▶ The input:
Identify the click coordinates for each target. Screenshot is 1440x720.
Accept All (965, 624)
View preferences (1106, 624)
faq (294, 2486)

--

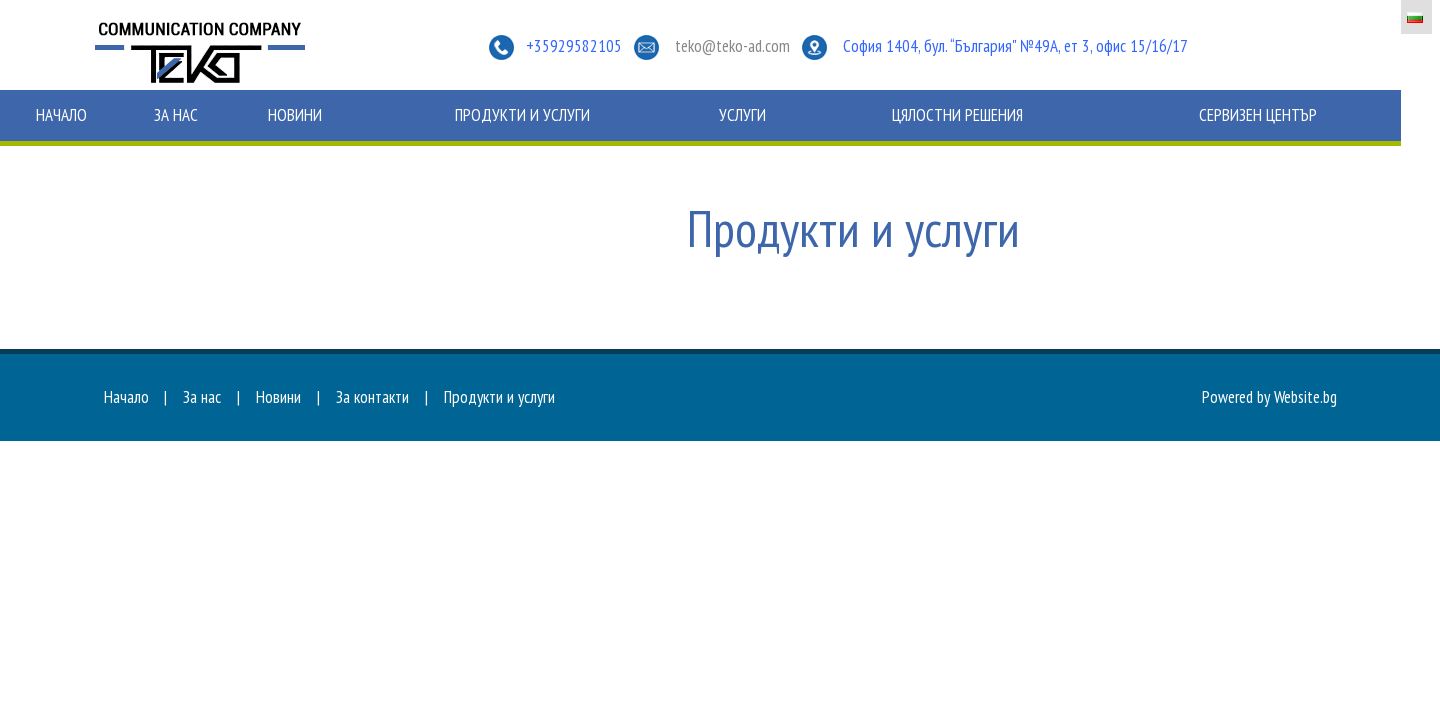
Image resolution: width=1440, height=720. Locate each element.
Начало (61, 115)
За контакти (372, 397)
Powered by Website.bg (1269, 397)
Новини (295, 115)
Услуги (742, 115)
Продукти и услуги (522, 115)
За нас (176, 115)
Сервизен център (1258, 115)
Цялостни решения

▶ The task: Count how many lines of the entries include the string "each". The number is the entire answer.

▶ Exercise output: 2